*** Block opens ***
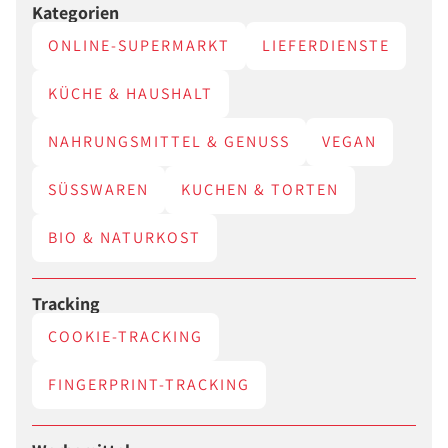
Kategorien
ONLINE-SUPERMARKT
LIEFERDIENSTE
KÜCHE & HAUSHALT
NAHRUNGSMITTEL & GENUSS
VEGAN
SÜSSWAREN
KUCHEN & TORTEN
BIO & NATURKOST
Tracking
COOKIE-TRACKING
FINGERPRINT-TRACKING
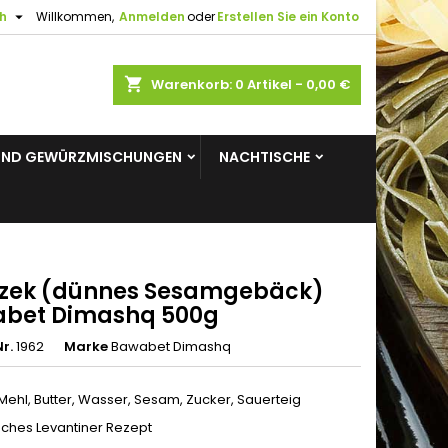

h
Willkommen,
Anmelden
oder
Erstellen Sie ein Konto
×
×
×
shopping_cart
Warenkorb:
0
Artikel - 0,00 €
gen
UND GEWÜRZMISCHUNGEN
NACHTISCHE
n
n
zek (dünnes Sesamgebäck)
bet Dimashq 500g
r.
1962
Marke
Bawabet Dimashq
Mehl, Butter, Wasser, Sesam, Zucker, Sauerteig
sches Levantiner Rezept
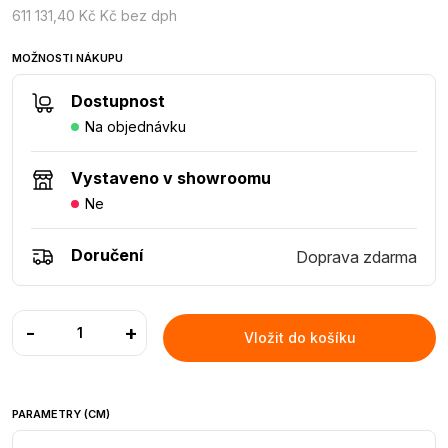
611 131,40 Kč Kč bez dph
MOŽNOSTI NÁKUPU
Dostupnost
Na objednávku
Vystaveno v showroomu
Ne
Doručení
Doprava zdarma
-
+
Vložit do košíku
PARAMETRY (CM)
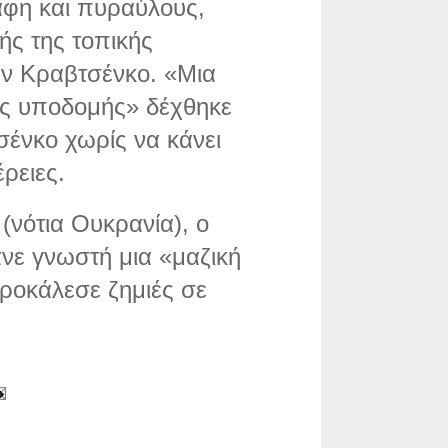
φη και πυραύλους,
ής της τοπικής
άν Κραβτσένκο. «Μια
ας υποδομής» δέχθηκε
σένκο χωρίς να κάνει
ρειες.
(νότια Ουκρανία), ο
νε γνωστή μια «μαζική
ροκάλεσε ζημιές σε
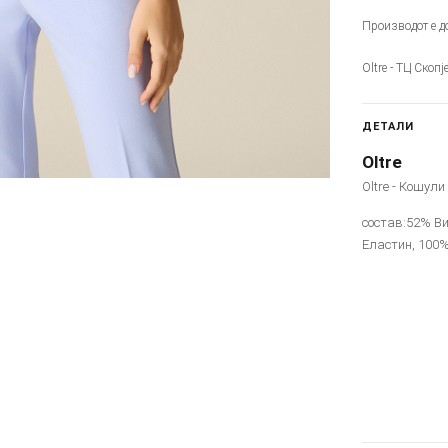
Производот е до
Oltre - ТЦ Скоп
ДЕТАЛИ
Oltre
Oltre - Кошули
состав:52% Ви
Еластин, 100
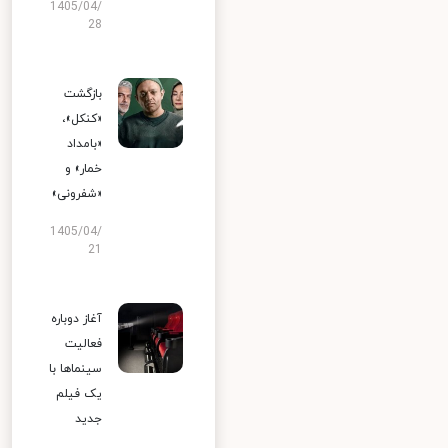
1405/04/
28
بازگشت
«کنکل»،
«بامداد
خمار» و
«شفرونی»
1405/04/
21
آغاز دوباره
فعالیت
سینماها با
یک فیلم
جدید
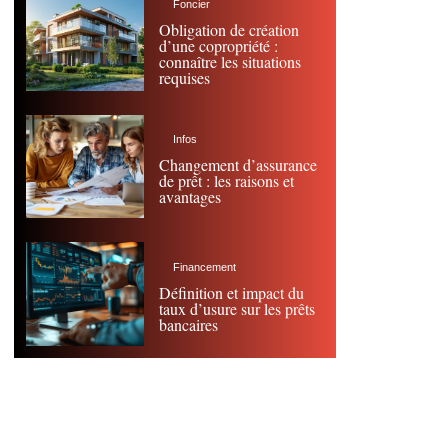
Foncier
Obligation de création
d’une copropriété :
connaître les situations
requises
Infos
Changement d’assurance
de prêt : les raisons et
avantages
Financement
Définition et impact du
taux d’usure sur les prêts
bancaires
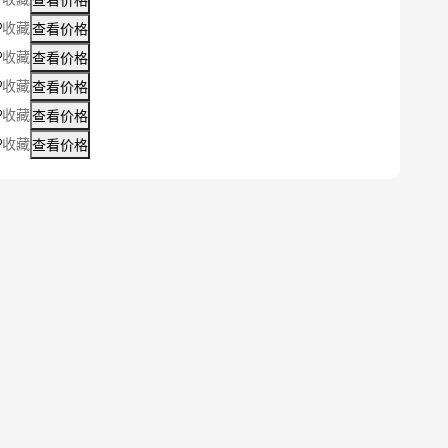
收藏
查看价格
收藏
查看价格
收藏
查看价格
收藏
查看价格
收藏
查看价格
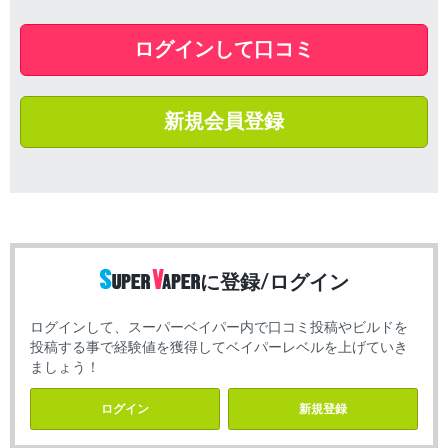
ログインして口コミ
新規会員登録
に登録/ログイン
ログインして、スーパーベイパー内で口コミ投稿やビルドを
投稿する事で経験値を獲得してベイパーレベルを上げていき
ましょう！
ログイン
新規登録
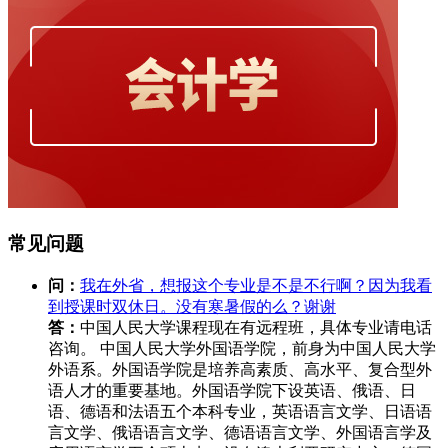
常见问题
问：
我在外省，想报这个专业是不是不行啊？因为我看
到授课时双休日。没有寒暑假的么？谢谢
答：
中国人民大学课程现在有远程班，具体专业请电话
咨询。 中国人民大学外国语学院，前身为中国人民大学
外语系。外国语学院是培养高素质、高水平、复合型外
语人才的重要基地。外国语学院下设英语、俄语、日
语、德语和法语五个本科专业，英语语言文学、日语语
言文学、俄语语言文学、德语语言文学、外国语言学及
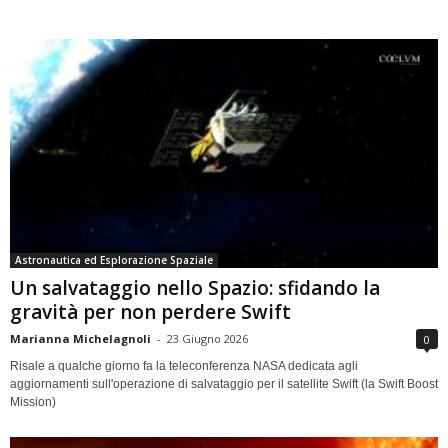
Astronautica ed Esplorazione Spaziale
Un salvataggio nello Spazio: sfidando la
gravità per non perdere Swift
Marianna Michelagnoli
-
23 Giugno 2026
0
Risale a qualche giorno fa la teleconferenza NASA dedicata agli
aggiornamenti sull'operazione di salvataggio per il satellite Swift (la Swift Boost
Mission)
*** Block closes ***
■ Aim of the exercise
Each line of the material needs to be given again exactly, without any of its pictures.

■ Answer box
Kategorien
ONLINE-SUPERMARKT
LIEFERDIENSTE
KÜCHE & HAUSHALT
NAHRUNGSMITTEL & GENUSS
VEGAN
SÜSSWAREN
KUCHEN & TORTEN
BIO & NATURKOST
Tracking
COOKIE-TRACKING
FINGERPRINT-TRACKING

h
Willkommen,
Anmelden
oder
Erstellen Sie ein Konto
×
×
×
shopping_cart
Warenkorb:
0
Artikel - 0,00 €
gen
UND GEWÜRZMISCHUNGEN
NACHTISCHE
n
n
zek (dünnes Sesamgebäck)
bet Dimashq 500g
r.
1962
Marke
Bawabet Dimashq
Mehl, Butter, Wasser, Sesam, Zucker, Sauerteig
sches Levantiner Rezept
611 131,40 Kč Kč bez dph
MOŽNOSTI NÁKUPU
Dostupnost
Na objednávku
Vystaveno v showroomu
Ne
Doručení
Doprava zdarma
-
+
Vložit do košíku
PARAMETRY (CM)
φη και πυραύλους,
ής της τοπικής
άν Κραβτσένκο. «Μια
ας υποδομής» δέχθηκε
σένκο χωρίς να κάνει
ρειες.
(νότια Ουκρανία), ο
νε γνωστή μια «μαζική
ροκάλεσε ζημιές σε
Производот е до
Oltre - ТЦ Скоп
ДЕТАЛИ
Oltre
Oltre - Кошули
состав:52% Ви
Еластин, 100
1405/04/
28
بازگشت
«کنکل»،
«بامداد
خمار» و
«شفرونی»
1405/04/
21
آغاز دوباره
فعالیت
سینماها با
یک فیلم
جدید
Foncier
Obligation de création
d’une copropriété :
connaître les situations
requises
Infos
Changement d’assurance
de prêt : les raisons et
avantages
Financement
Définition et impact du
taux d’usure sur les prêts
bancaires
收藏
查看价格
收藏
查看价格
收藏
查看价格
收藏
查看价格
收藏
查看价格
ログインして口コミ
新規会員登録
に登録/ログイン
ログインして、スーパーベイパー内で口コミ投稿やビルドを
投稿する事で経験値を獲得してベイパーレベルを上げていき
ましょう！
ログイン
新規登録
常见问题
问：
我在外省，想报这个专业是不是不行啊？因为我看
到授课时双休日。没有寒暑假的么？谢谢
答：
中国人民大学课程现在有远程班，具体专业请电话
咨询。 中国人民大学外国语学院，前身为中国人民大学
外语系。外国语学院是培养高素质、高水平、复合型外
语人才的重要基地。外国语学院下设英语、俄语、日
语、德语和法语五个本科专业，英语语言文学、日语语
言文学、俄语语言文学、德语语言文学、外国语言学及
Astronautica ed Esplorazione Spaziale
Un salvataggio nello Spazio: sfidando la
gravità per non perdere Swift
Marianna Michelagnoli
-
23 Giugno 2026
0
Risale a qualche giorno fa la teleconferenza NASA dedicata agli
aggiornamenti sull'operazione di salvataggio per il satellite Swift (la Swift Boost
Mission)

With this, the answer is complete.